D. Alfredo ha alle spalle una situazione famigliare difficile – un padre alcolizzato e molto violento – e anche lui forse prenderà una cattiva strada. Quanto contano i genitori nella nostra formazione, quanto influiscono in ciò che diventeremo e quanto invece contano le amicizie e l’ambiente in cui cresciamo?

R. In realtà credo che genitori e amici abbiano la funzione di indicarti una strada. Sta poi a te decidere se imboccarla o meno. Nel Rumore dei tuoi passi funziona così: i protagonisti hanno poco da scegliere, non possono essere diversi da quello che sono, anche per via di quello che li circonda. Nella vita reale invece le possibilità si moltiplicano. Si può sempre scegliere chi si vuole essere, a prescindere dal luogo di nascita, dalla condizione sociale, dal vissuto. Anche se la situazione in cui versiamo ora cerca di ostacolarci in tutti i modi, un modo per farcela c’è sempre.

D. Nelle prima pagine di Il rumore dei tuoi passi lei scrive: “Se hai qualcuno che ti ama, forse ti salvi”. Pensando anche al romanzo ma senza svelare troppo, crede davvero che sia così, che l’amore può l’amore salvare la vita?

R. Non assolutamente. Nel senso che non basta l’amore degli altri per salvarti la vita. È indispensabile amare se stessi, prima di tutto, poi certo, se hai anche qualcuno che ti ama, questo aiuta parecchio. Beatrice nonostante tutto ama Alfredo ma non riesce a tenerlo. Il suo amore non basta.

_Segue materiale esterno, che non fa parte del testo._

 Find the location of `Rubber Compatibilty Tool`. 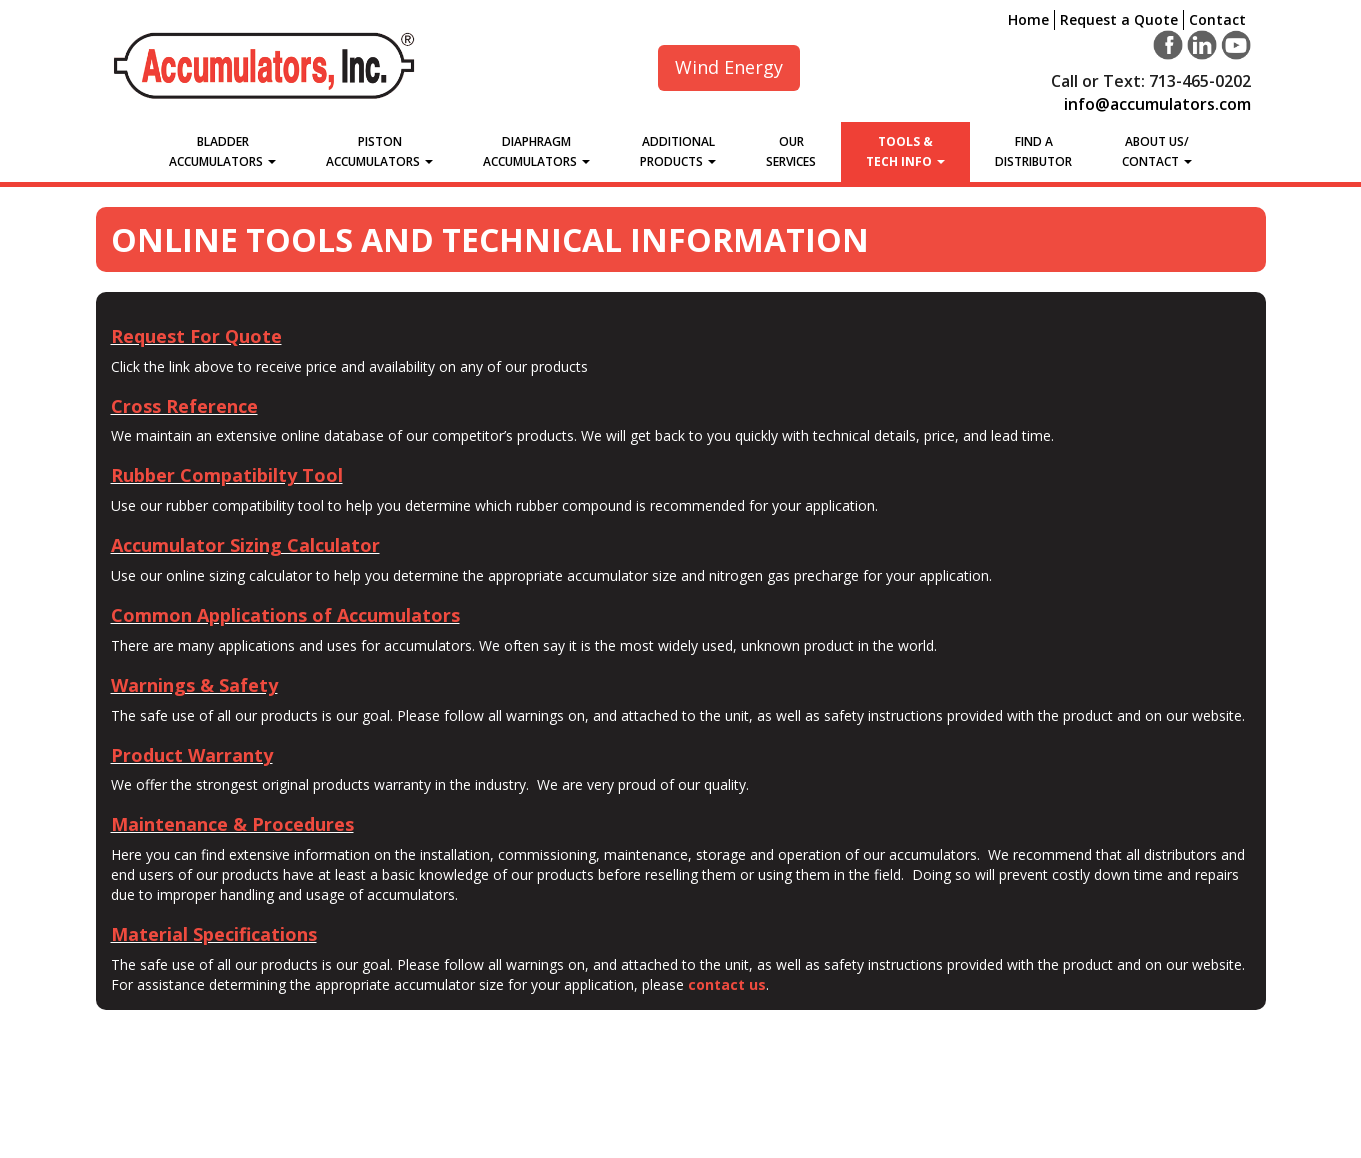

D. Il titolo del libro è molto evocativo. Sempre cercando di non svelare troppo della trama, può provare a spiegarci cosa significa, a cosa vuole far pensare e che sentimenti le piacerebbe evocasse nei lettori?

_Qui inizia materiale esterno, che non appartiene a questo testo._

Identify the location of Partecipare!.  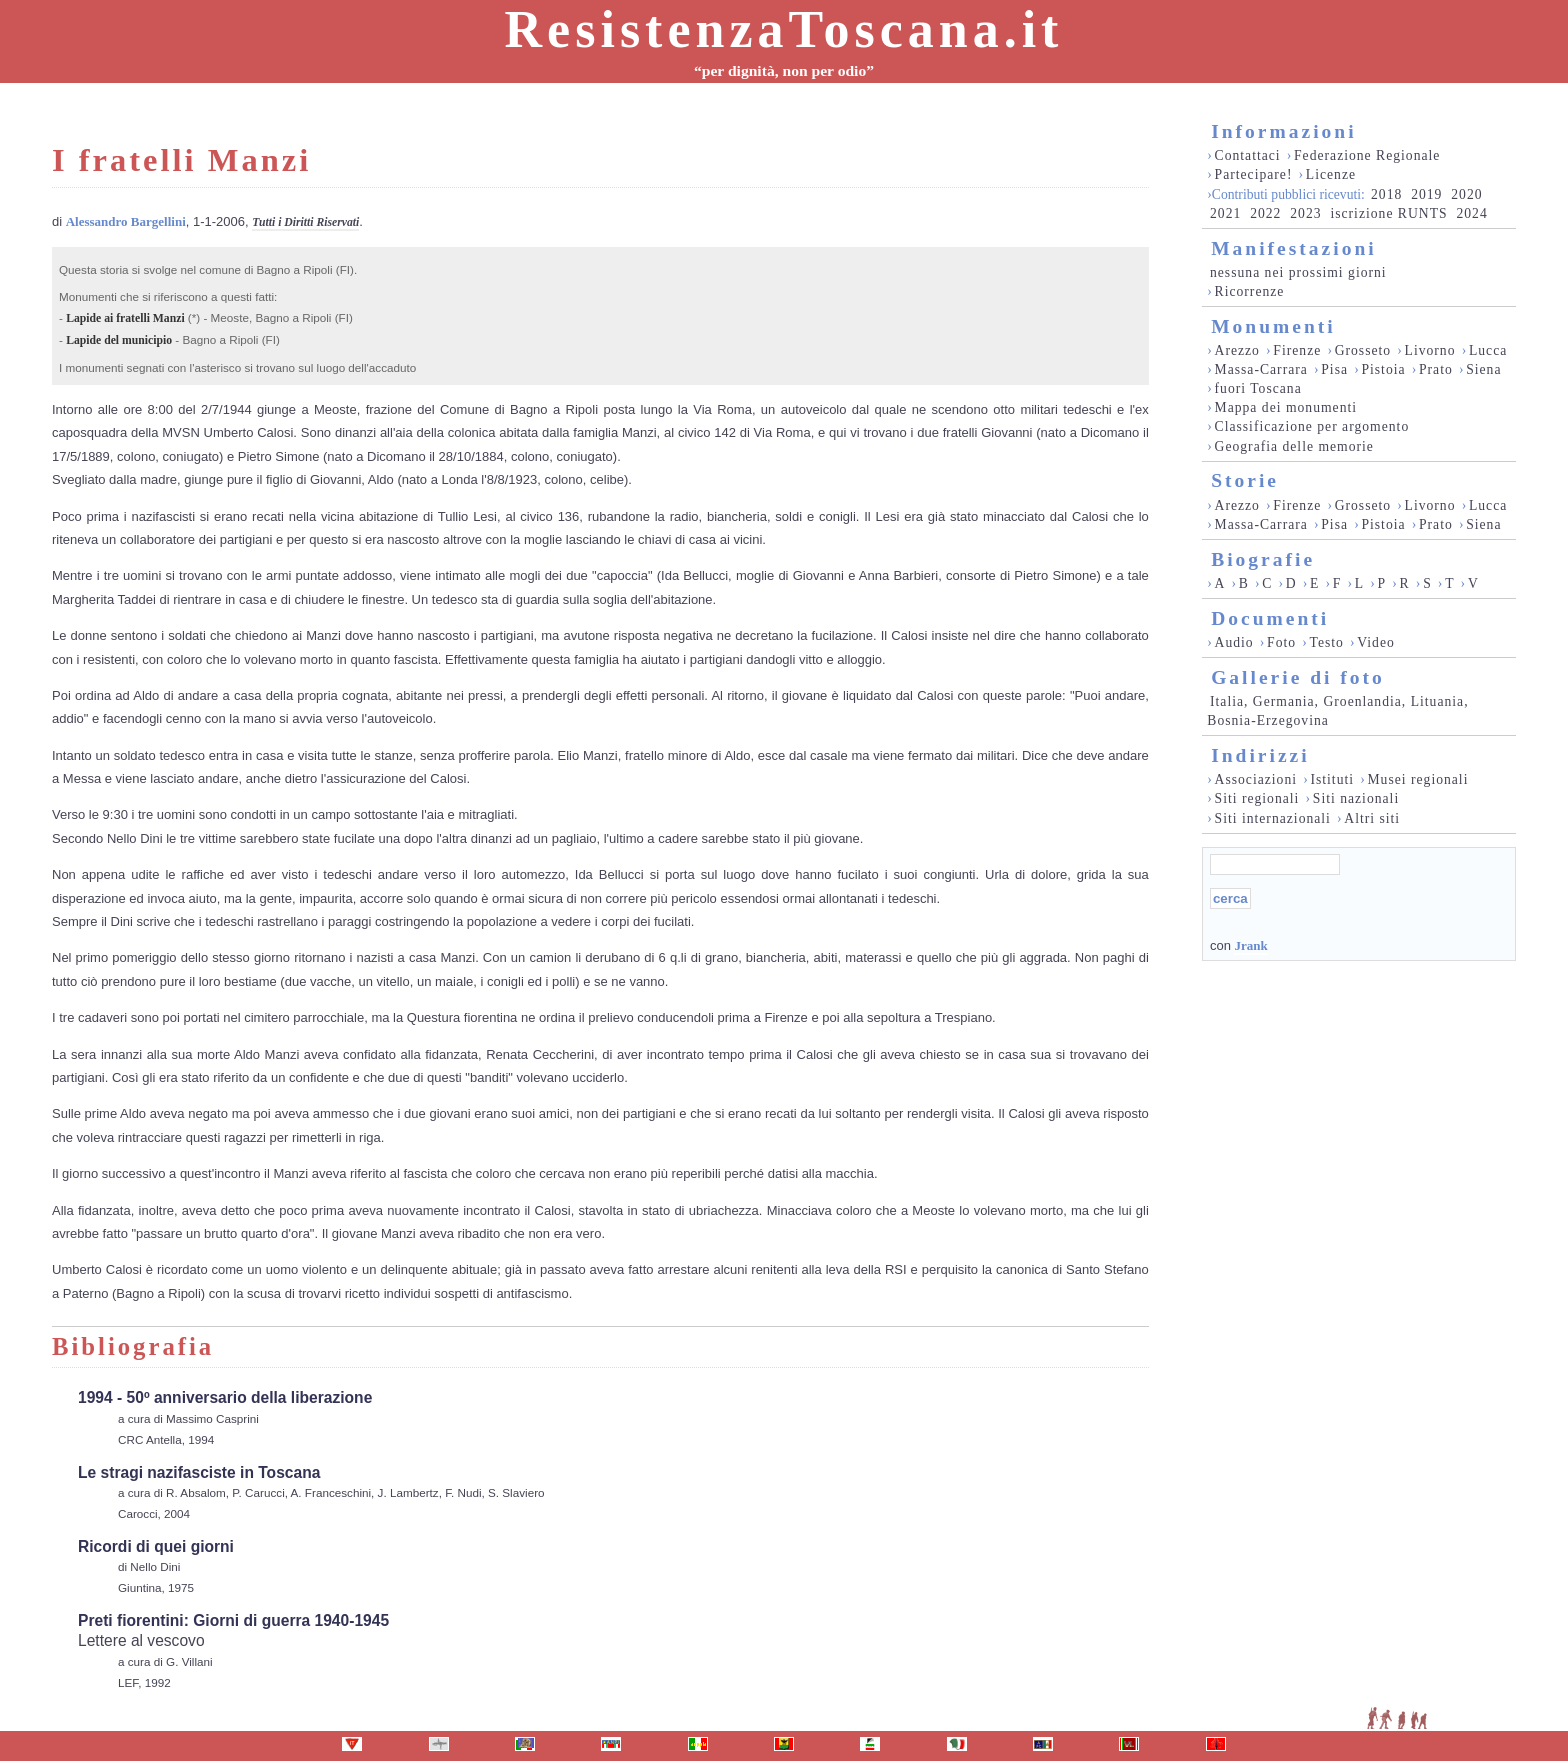 (1254, 174).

R. Il rumore dei tuoi passi è secondo me il simbolo di tutto quello che c’è tra i due protagonisti: la vicinanza sia fisica che mentale, la loro simbiosi, la conoscenza profonda che hanno l’uno dell’altro. Per riuscire a distinguere una persona dal rumore dei suoi passi non dico che devi per forza amarla, ma di certo devi conoscerla bene, quasi quanto conosci te stesso.